A Cloe y Eva Sofía
Seguimos al jaguar toda la noche.
A ratos se detenía para observarnos.
Con sus ojos de sol ebrio. Elusivo.
Cuando nos acercábamos había escapado.
Íbamos detrás de él como detrás de un mito.
Todos los animales habían muerto.
Los que no habían muerto estaban enjaulados.
Sólo nos faltaba el jaguar rojo.
Salimos en su persecución al caer la noche.
Le aluzamos la cara en la espesura.
Depredador depredado, lo reconocimos
por las manchas negras en su piel solar.
Nosotros quemábamos copal.
Poníamos trampas a su paso.
Con máscara de felino
danzábamos su danza.
Conjurábamos a las serpientes
del mito y de la historia,
las que vierten por sus fauces
fantasmas en la tierra de los vivos.
Sus ojos amarillo ámbar
no dejaban de mirar
a través de los arbustos
nuestros ojos ebrios de codicia.
Delirábamos en voz alta.
Teníamos proyectos en las manos:
“Construir un hotel aquí, una carretera allá,
un campo de golf, una discoteca”.
Andando sobre los k’an che,
las piedras que hablan de noche,
oíamos los gruñidos, los rugidos
de su voz profunda.
En el camino del machete
los perros blancos le ladraban
desde abajo del árbol seco,
en que se había encaramado.
Fuimos tras él hasta la Cueva.
En su laberinto de entradas y salidas,
se nos perdió. Nadador de la nada,
por el río subterráneo iba en un tronco.
Lo perseguimos por el bosque y la sabana,
por la montaña y el manglar. El alma viajaba
por la Vía Láctea. De las fauces de la Serpiente
Emplumada colgaba Venus como una perla.
A sus dioses ancestrales en la sabana llamó
chillando por la muerte de la Selva,
de los Animales y los Árboles
en la Era de la Extinción.
Amarillo de luz no estaba lejos
del antiguo Árbol del Mundo.
Con su collar de jades y de espejos,
estaba la Serpiente concebida en el Mar.
En el lugar del Sueño Negro
sonaba el sarcófago abierto,
del que emergen los espíritus
hablando como tú y yo.
“Va a bajar por aquí, la sombra salta
hacía nosotros”, dijo un cazador.
Pero no bajó, porque el dios Jaguar regresaba
a su trono de piedra negra en Chinchén Itzá.

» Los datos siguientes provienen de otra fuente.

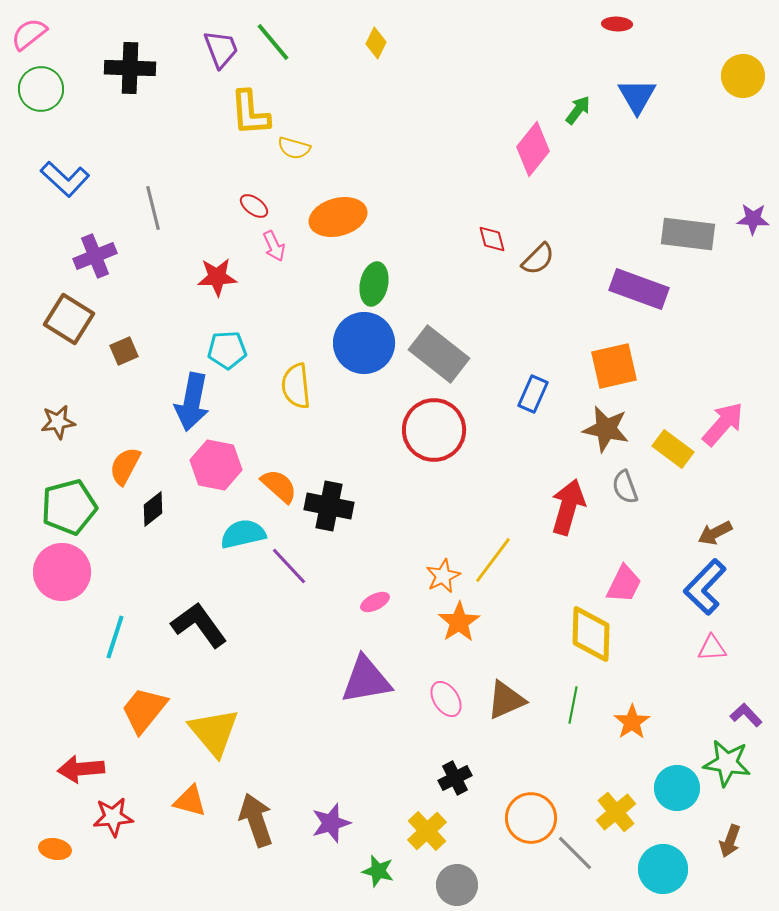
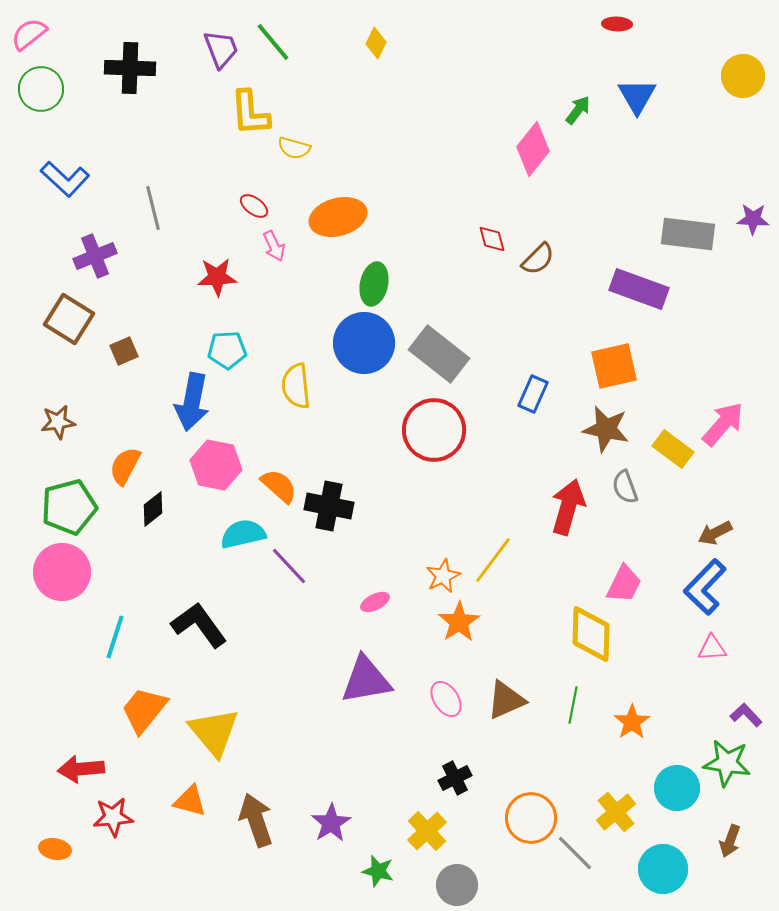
purple star at (331, 823): rotated 15 degrees counterclockwise
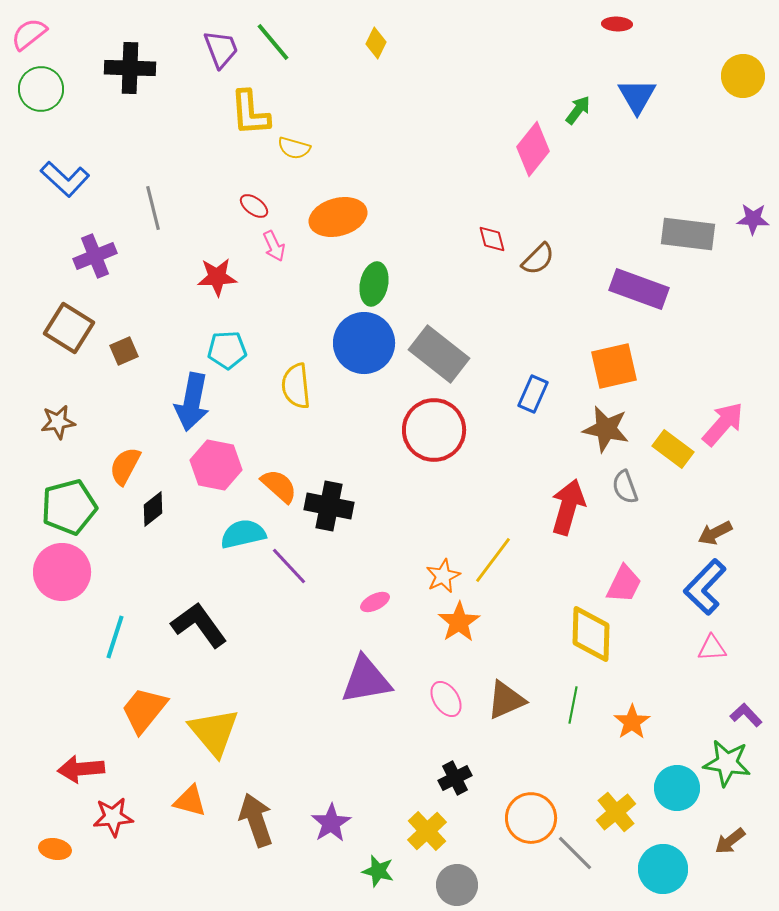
brown square at (69, 319): moved 9 px down
brown arrow at (730, 841): rotated 32 degrees clockwise
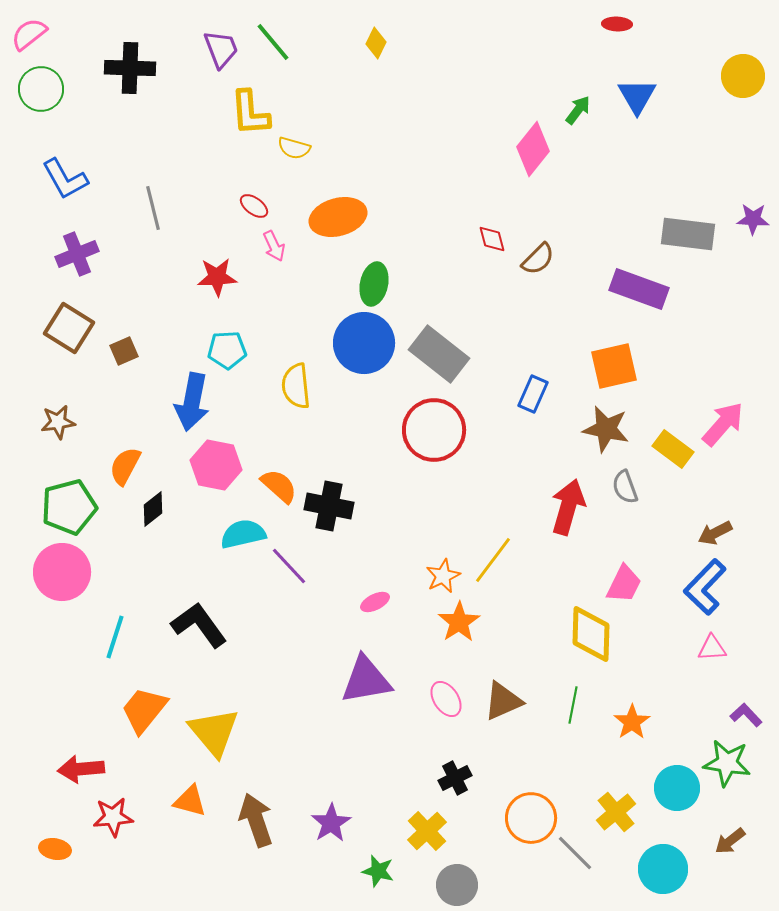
blue L-shape at (65, 179): rotated 18 degrees clockwise
purple cross at (95, 256): moved 18 px left, 2 px up
brown triangle at (506, 700): moved 3 px left, 1 px down
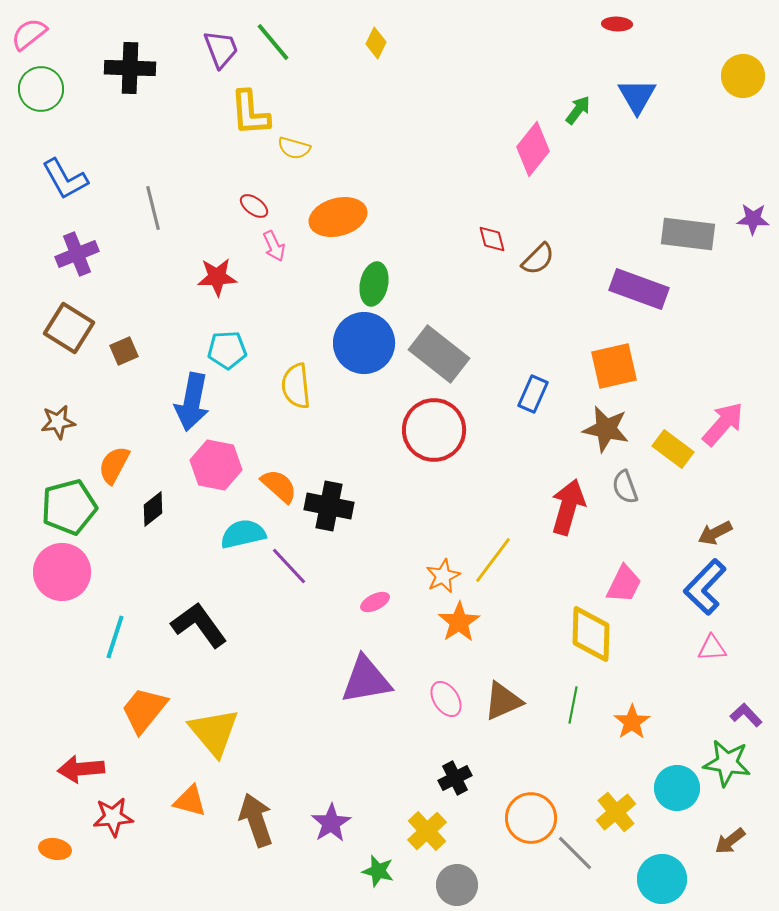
orange semicircle at (125, 466): moved 11 px left, 1 px up
cyan circle at (663, 869): moved 1 px left, 10 px down
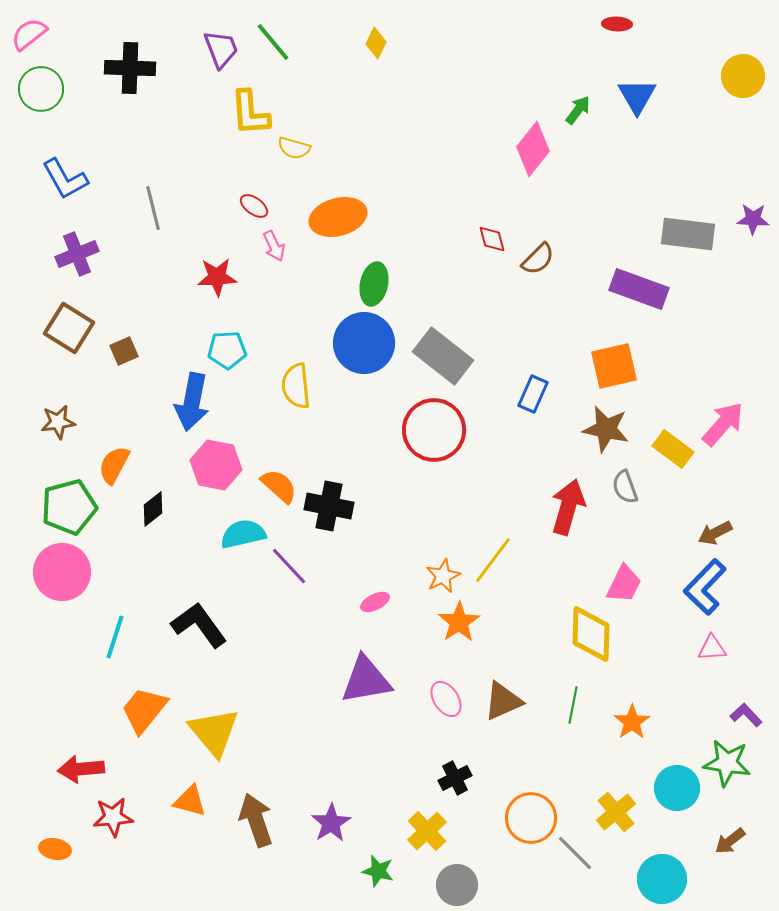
gray rectangle at (439, 354): moved 4 px right, 2 px down
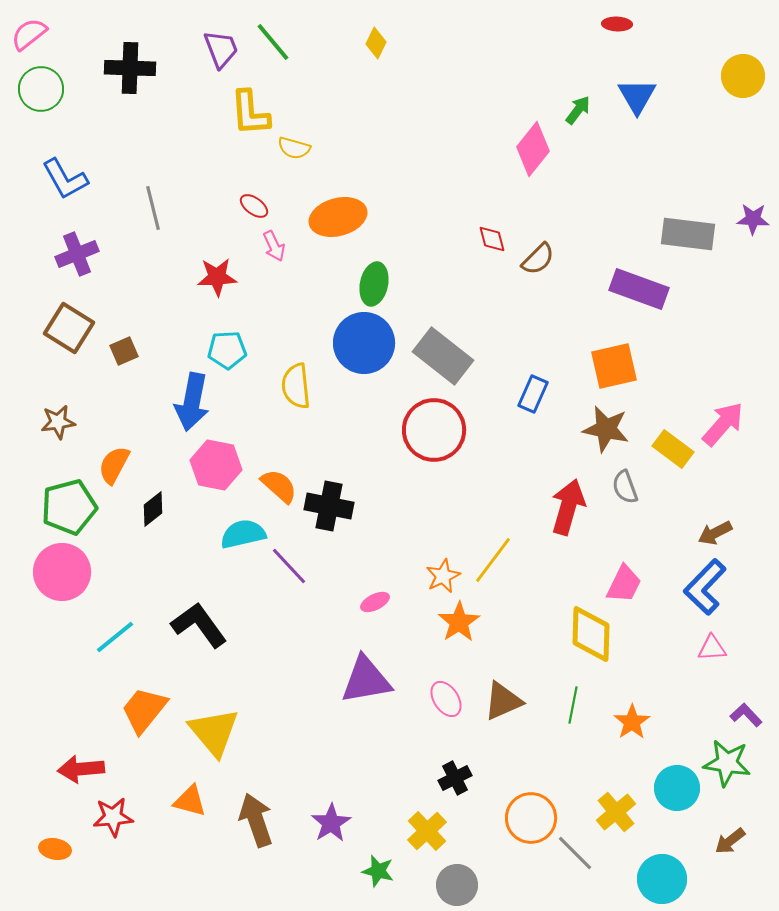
cyan line at (115, 637): rotated 33 degrees clockwise
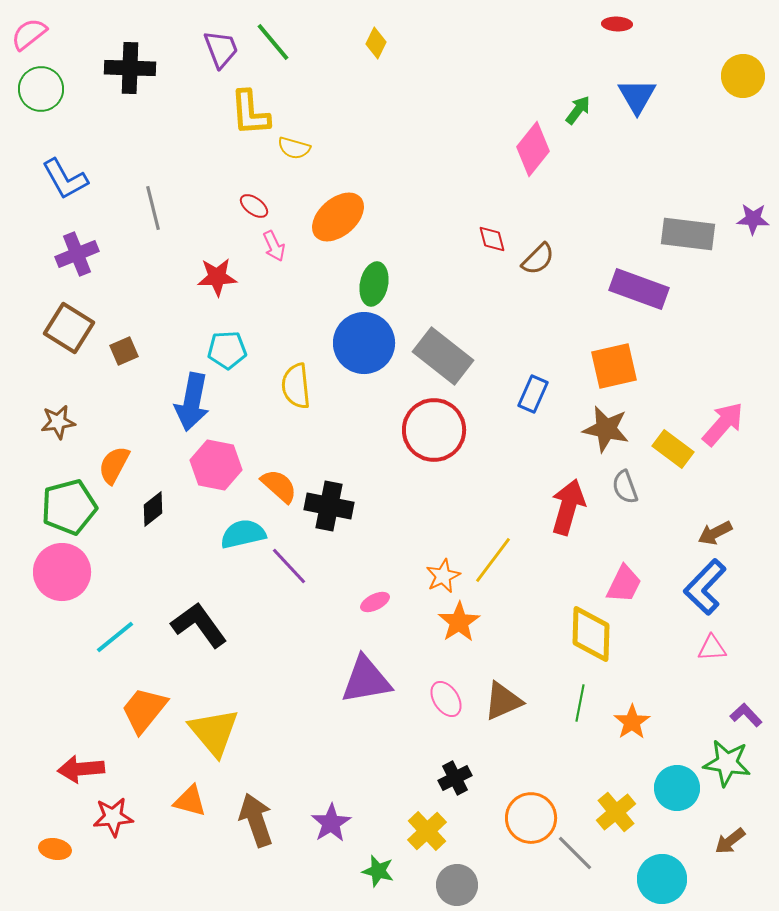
orange ellipse at (338, 217): rotated 26 degrees counterclockwise
green line at (573, 705): moved 7 px right, 2 px up
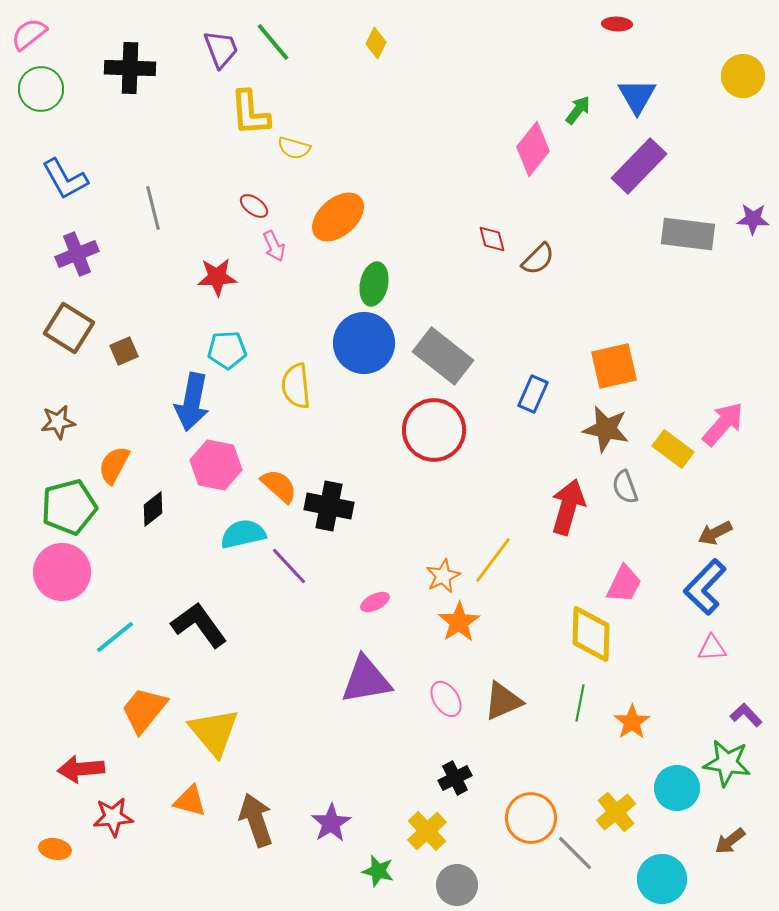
purple rectangle at (639, 289): moved 123 px up; rotated 66 degrees counterclockwise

Allá, mientras devoraba a su presa,
lo apresamos. Lo trasladamos a un zoológico.
Hacia nosotros venían ríos de coches
por todas las vertientes del ruido.
El provocador de los eclipses,
el señor de la noche estrellada,
el dios Jaguar, ahora
está encerrado en una jaula.
Aridjis, Homero. “La cacéria del jaguar rojo.” Poemas solares: Solar Poems. San Francisco: City Lights Books, 2010. pp. 54-60.